= Puiu Dumitrescu =

Secretary of King Carol II of Romania (King of Romania)

Constantin “Puiu” Dumitrescu was the secretary to King Carol II of Romania.

In the 1920s, while in exile in Paris, Prince Carol hired Dumitrescu as his private secretary. The latter was a law student at the University of Paris; his father, general Constantin Dumitrescu, was in charge of military recruitment at Constanța. Wily and well informed, Puiu quickly earned the prince's confidence. He was convinced that the royal was being persecuted by the old political guard for his modernizing ideas. He sought to rally a large number of politicians and businessmen around his boss, promising rewarding positions at the heights of state and economy. This was the nucleus of an emerging royal camarilla.

Retained after Carol took the throne in 1930, Dumitrescu ended up the second-ranked figure in the camarilla, behind royal mistress Elena Lupescu. He received and send correspondence, and was the king's spokesman in his relations with politicians. An unscrupulous figure, he did not hesitate to obtain from Carol an appointment for his father as inspector general of the Romanian Gendarmerie. An admirer of the Iron Guard, in mid-1933 he successfully advised the king not to dissolve the fascist movement by royal decree, as proposed by foreign minister Nicolae Titulescu.

Dumitrescu's position had become untenable by early 1934. His ambivalent attitude to the assassination of Ion G. Duca and his relations with the Guard convinced the king to heed the request of Lupescu and fire Dumitrescu. Having reached a dizzying level of power and convinced that he was unassailable, the secretary had begun to believe that anything was permitted him. He even told the king that Lupescu, due to her luxurious lifestyle and haughty attitude, was creating a bad image domestically and abroad, and should be sent outside the country for a longer period of time. Moreover, the royal mistress had turned against Dumitrescu in the summer of 1933, when he began an affair with the widow Ella Manu. While Lupescu was on good terms with Dumitrescu's wife Jenny, she feared Manu. Moreover, the king came under pressure from his foreign minister, Titulescu, to fire his secretary.

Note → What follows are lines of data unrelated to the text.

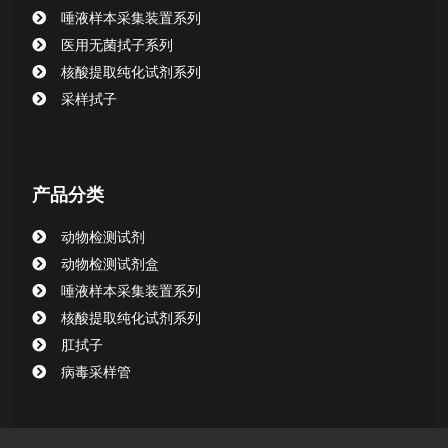
CHG消毒棉签系列
唾液样本采集装置系列
医用无菌拭子系列
清洁验证棉签系列
核酸提取纯化试剂系列
采样拭子
动物检测试剂
产品分类
动物检测试剂
动物检测试剂盒
唾液样本采集装置系列
核酸提取纯化试剂系列
肛拭子
病毒采样管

Thus, in March 1934, Carol dismissed Dumitrescu, asking him to leave Romania. He settled in France, where he avoided politics altogether. All his subsequent efforts to re-enter the king's good graces, including groveling missives, came to nought. In May 1935, Dumitrescu's father was sent to prison for corruption offenses, dying shortly thereafter. His son's request for an autopsy was denied, leading to rumors of poisoning.